Big and small numbers: Empirical support for a single, flexible mechanism for numerosity perception

The existence of perceptually distinct numerosity ranges has been proposed for small (i.e., subitizing range) and larger numbers based on differences in precision, Weber fractions, and reaction times. This raises the question of whether such dissociations reflect distinct mechanisms operating across the two numerosity ranges. In the present work, we explore the predictions of a single-layer recurrent on-center, off-surround network model of attentional priority that has been applied to object individuation and enumeration. Activity from the network can be used to model various phenomena in the domain of visual number perception based on a single parameter: the strength of inhibition between nodes. Specifically, higher inhibition allows for precise representation of small numerosities, while low inhibition is preferred for high numerosities. The model makes novel predictions, including that enumeration of small numerosities following large numerosities should result in longer reaction times than when a small numerosity trial following small numerosities. Moreover, the model predicts underestimation of number when a display containing a large number of items follows a trial with small numerosities. We behaviorally confirmed these predictions in a series of experiments. This pattern of results is consistent with a single, flexible object individuation system, which can be modeled successfully by dynamic on-center, off-surround network model of the attentional priority (saliency) map.
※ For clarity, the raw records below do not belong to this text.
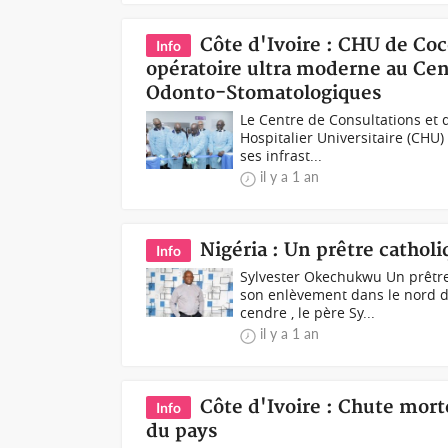
Côte d'Ivoire : CHU de Co
Info
opératoire ultra moderne au Cen
Odonto-Stomatologiques
Le Centre de Consultations et
Hospitalier Universitaire (CHU
ses infrast...
il y a 1 an
Nigéria : Un prêtre cathol
Info
Sylvester Okechukwu Un prêtre
son enlèvement dans le nord d
cendre , le père Sy...
il y a 1 an
Côte d'Ivoire : Chute mort
Info
du pays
The influence of pre-stimulus brain oscillations on the visual sense of number: an MEG study

The visual system is able to rapidly and accurately enumerate a small number of items (subitizing) or, instead, to estimate less precisely a large number of items (estimation). Recent computational, behavioral (Sengupta et al, 2014) and fMRI (Roggeman et al.2010; Knops et al, 2014) studies are consistent with the idea that a single enumeration mechanism may be able to account for both small and large number perception under different levels of inhibition between nodes. In other words, the visual sense of number can be explained through the dynamics of a single recurrent on-center, off-surround network in which the network produces different regimes of numerosities by modulating the inhibition between nodes of the network. Accurate and precise subitizing would require high levels of inhibition between nodes, while low inhibition would account for performance in the estimation range. In the present study we used MEG recording to study the switches in enumeration ranges across series of small (1-4 items) or large (20-30 items) numerosity trials of different lengths. We found modulation of the pre-stimulus alpha (α) and beta (β) frequency bands as a function of whether the previous trials had involved subitizing or estimation. These results, combined with behavioral results showing a specific pattern of switch costs between small and large numerosity trials, are consistent with a change in the pre-stimulus state that prepares the visual system to most effectively enumerate items as either individuals or as an ensemble. Meeting abstract presented at VSS 2015.